Preschool Thief
When I was a child, I was sure that if I held my hand just the right way and focused just hard enough, I could make the blades of grass at the playground move just because I wanted them to, like a Jedi knight from Star Wars. The world was chaos as the 2008 financial crisis raged, but I was none the wiser. And if I had been, I’m not sure I would have cared. I could move grass with my mind, and therefore everything was right in the world, with me at its center.
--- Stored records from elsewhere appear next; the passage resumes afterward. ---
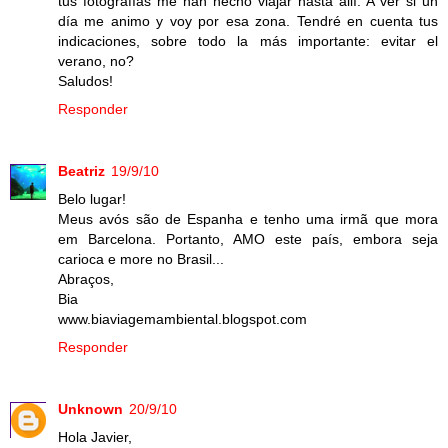
tus fotografías me han hecho viajar hasta allí. A ver si un
día me animo y voy por esa zona. Tendré en cuenta tus
indicaciones, sobre todo la más importante: evitar el
verano, no?
Saludos!
Responder
Beatriz
19/9/10
Belo lugar!
Meus avós são de Espanha e tenho uma irmã que mora
em Barcelona. Portanto, AMO este país, embora seja
carioca e more no Brasil...
Abraços,
Bia
www.biaviagemambiental.blogspot.com
Responder
Unknown
20/9/10
Hola Javier,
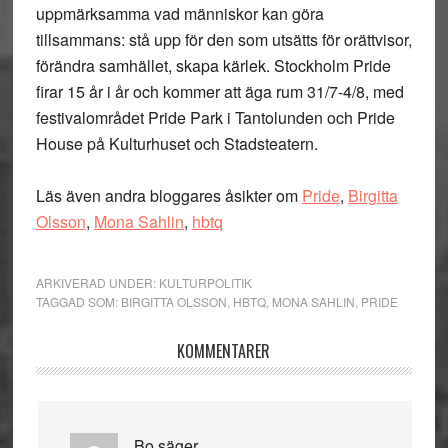
uppmärksamma vad människor kan göra
tillsammans: stå upp för den som utsätts för orättvisor,
förändra samhället, skapa kärlek. Stockholm Pride
firar 15 år i år och kommer att äga rum 31/7-4/8, med
festivalområdet Pride Park i Tantolunden och Pride
House på Kulturhuset och Stadsteatern.
Läs även andra bloggares åsikter om
Pride
,
Birgitta
Olsson
,
Mona Sahlin
,
hbtq
ARKIVERAD UNDER:
KULTURPOLITIK
TAGGAD SOM:
BIRGITTA OLSSON
,
HBTQ
,
MONA SAHLIN
,
PRIDE
Läsarkommentarer
KOMMENTARER
Bo
säger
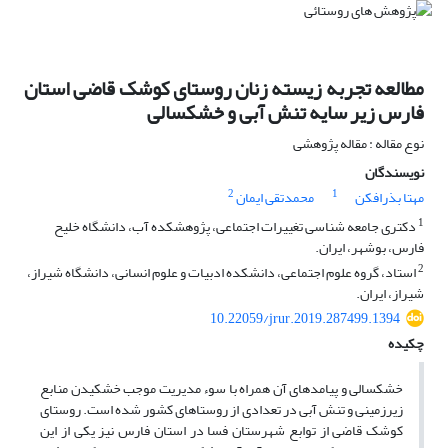
مطالعه تجربه زیسته زنان روستای کوشک قاضی استان
فارس زیر سایه تنش آبی و خشکسالی
نوع مقاله : مقاله پژوهشی
نویسندگان
2
1
مهتا بذرافکن
محمدتقی ایمان
1
دکتری جامعه شناسی تغییرات اجتماعی، پژوهشکده آب، دانشگاه خلیح
فارس، بوشهر، ایران.
2
استاد، گروه علوم اجتماعی، دانشکده ادبیات و علوم انسانی، دانشگاه شیراز،
شیراز، ایران.
10.22059/jrur.2019.287499.1394
چکیده
خشکسالی و پیامدهای آن همراه با سوء مدیریت موجب خشکیدن منابع
زیرزمینی و تنش آبی در تعدادی از روستاهای کشور شده است. روستای
کوشک قاضی از توابع شهرستان فسا در استان فارس نیز یکی از این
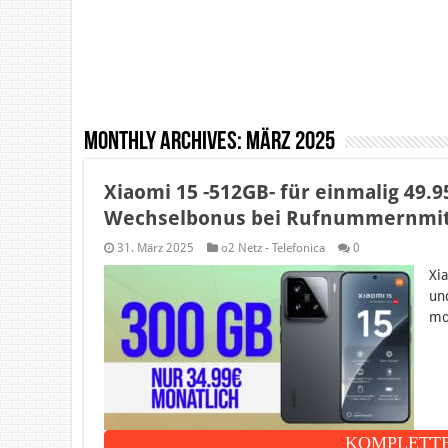
Monthly Archives:
März 2025
Xiaomi 15 -512GB- für einmalig 49.9
Wechselbonus bei Rufnummernmitn
31. März 2025
o2 Netz - Telefonica
0
Xi
un
mo
KOMPLETTE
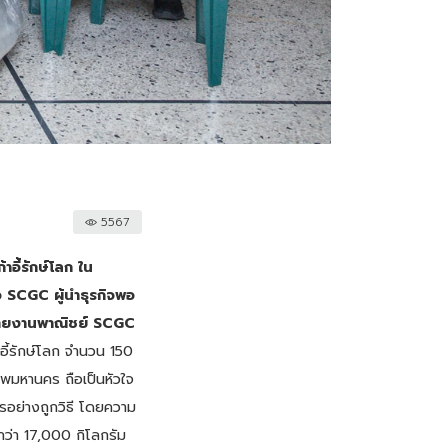
5567
อี้รักษ์โลก ใน
อ SCGC ผู้นำธุรกิจพอ
ี่สายงานพาณิชย์ SCGC
อี้รักษ์โลก จำนวน 150
พมหานคร ถือเป็นหัวใจ
รอย่างถูกวิธี โดยความ
กว่า 17,000 กิโลกรัม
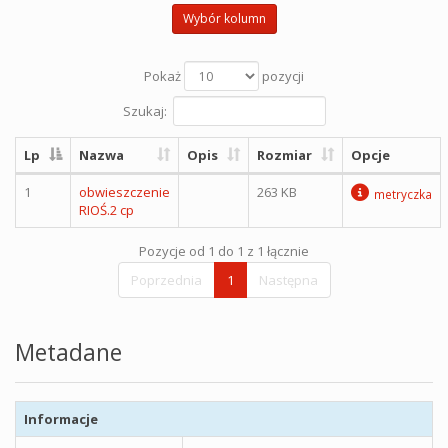
Wybór kolumn
Pokaż
pozycji
Szukaj:
Lp
Nazwa
Opis
Rozmiar
Opcje
1
obwieszczenie
263 KB
metryczka
RIOŚ.2 cp
Pozycje od 1 do 1 z 1 łącznie
Poprzednia
1
Następna
Metadane
Informacje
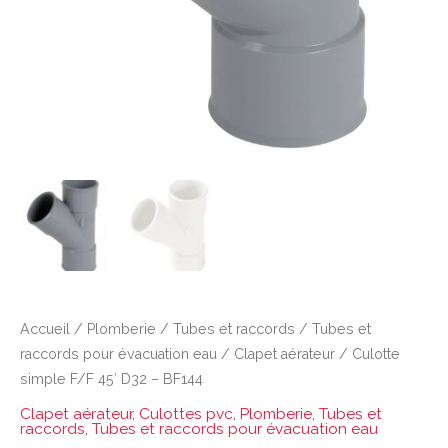
Accueil
/
Plomberie
/
Tubes et raccords
/
Tubes et
raccords pour évacuation eau
/
Clapet aérateur
/ Culotte
simple F/F 45′ D32 – BF144
Clapet aérateur
,
Culottes pvc
,
Plomberie
,
Tubes et
raccords
,
Tubes et raccords pour évacuation eau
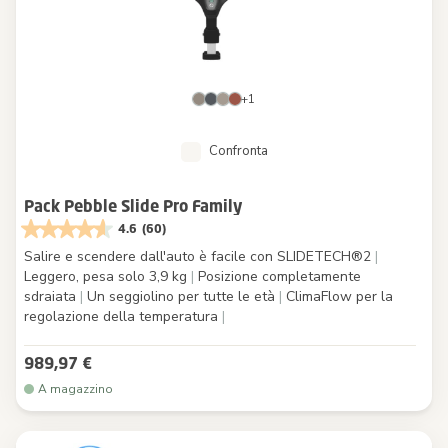
+1
Confronta
Pack Pebble Slide Pro Family
4.6
(60)
Salire e scendere dall'auto è facile con SLIDETECH®2
|
Leggero, pesa solo 3,9 kg
|
Posizione completamente
sdraiata
|
Un seggiolino per tutte le età
|
ClimaFlow per la
regolazione della temperatura
|
989,97 €
A magazzino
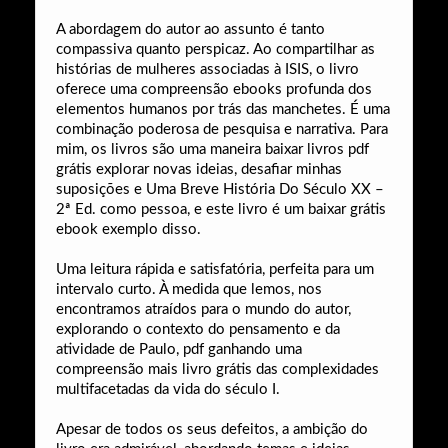
A abordagem do autor ao assunto é tanto
compassiva quanto perspicaz. Ao compartilhar as
histórias de mulheres associadas à ISIS, o livro
oferece uma compreensão ebooks profunda dos
elementos humanos por trás das manchetes. É uma
combinação poderosa de pesquisa e narrativa. Para
mim, os livros são uma maneira baixar livros pdf
grátis explorar novas ideias, desafiar minhas
suposições e Uma Breve História Do Século XX –
2ª Ed. como pessoa, e este livro é um baixar grátis
ebook exemplo disso.
Uma leitura rápida e satisfatória, perfeita para um
intervalo curto. À medida que lemos, nos
encontramos atraídos para o mundo do autor,
explorando o contexto do pensamento e da
atividade de Paulo, pdf ganhando uma
compreensão mais livro grátis das complexidades
multifacetadas da vida do século I.
Apesar de todos os seus defeitos, a ambição do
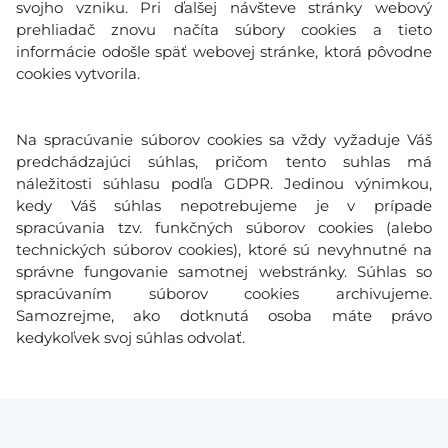
svojho vzniku. Pri ďalšej návšteve stránky webový
prehliadač znovu načíta súbory cookies a tieto
informácie odošle späť webovej stránke, ktorá pôvodne
cookies vytvorila.
Na spracúvanie súborov cookies sa vždy vyžaduje Váš
predchádzajúci súhlas, pričom tento suhlas má
náležitosti súhlasu podľa GDPR. Jedinou výnimkou,
kedy Váš súhlas nepotrebujeme je v prípade
spracúvania tzv. funkčných súborov cookies (alebo
technických súborov cookies), ktoré sú nevyhnutné na
správne fungovanie samotnej webstránky. Súhlas so
spracúvaním súborov cookies archivujeme.
Samozrejme, ako dotknutá osoba máte právo
kedykoľvek svoj súhlas odvolať.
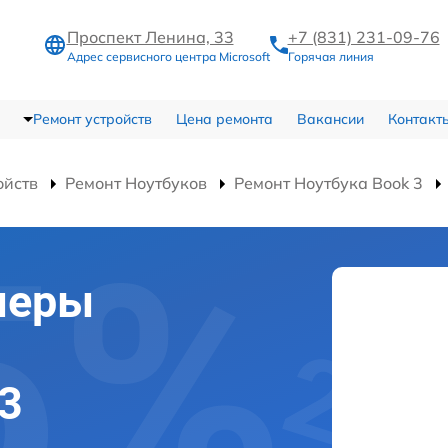
Проспект Ленина, 33
+7 (831) 231-09-76
Адрес сервисного центра Microsoft
Горячая линия
Ремонт устройств
Цена ремонта
Вакансии
Контакт
ойств
Ремонт Ноутбуков
Ремонт Ноутбука Book 3
меры
 3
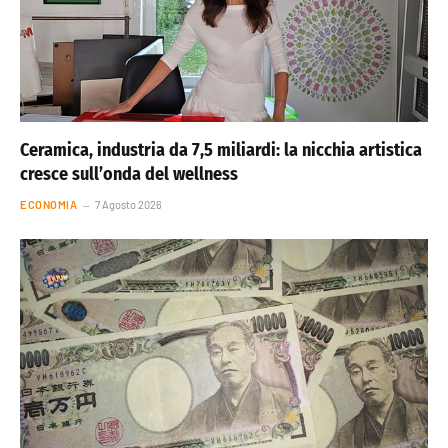
Ceramica, industria da 7,5 miliardi: la nicchia artistica
cresce sull’onda del wellness
ECONOMIA
7 Agosto 2026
The world around me was as abstract as the Star Wars universe, and I could scarcely fathom that existence continued beyond the activities of my own family. And then I entered Pre-K, and my world shattered into a billion tiny pieces. There were other people. I had teachers and classmates, and I had to learn to get along with them. I was by no stretch of the imagination a perfect child. At my preschool, the day consisted of moving between stations, so that by the end of the day, you would have visited all the different stations and done all the different activities. But I really liked the station with the toy cars and the tracks that snapped together, and so I frequently snuck away from the other stations to stay there. I loved it so much that I was also a regular thief of said toy cars. I would make sure I was at that station when school ended, and then I would just put one in my pocket and walk out. And what I lacked in subtlety, I made up for in pride when I, beaming, showed my parents what I had brought home. They made me bring them back. But even on days when I didn’t show them and thus got away with my prize, I didn’t enjoy playing with the cars as much at home as I did at school. At school, I had friends to play with and towering boxes of tracks at my disposal. I could build roads and cities and connect them to those other kids built. Slowly, I stopped stealing the cars altogether, not because I had become any less devious, but because I had come to realize that the cars meant less to me at home than at school. Gradually, but beginning at this time, I realized that I belonged in a world where I am but a small part, and not altogether close to the center. I like this great big world, because if it was all my own field of grass, it would before long become dreadfully boring. To share it with other people, the way I did with the toy cars, is what keeps it interesting and what makes each day new.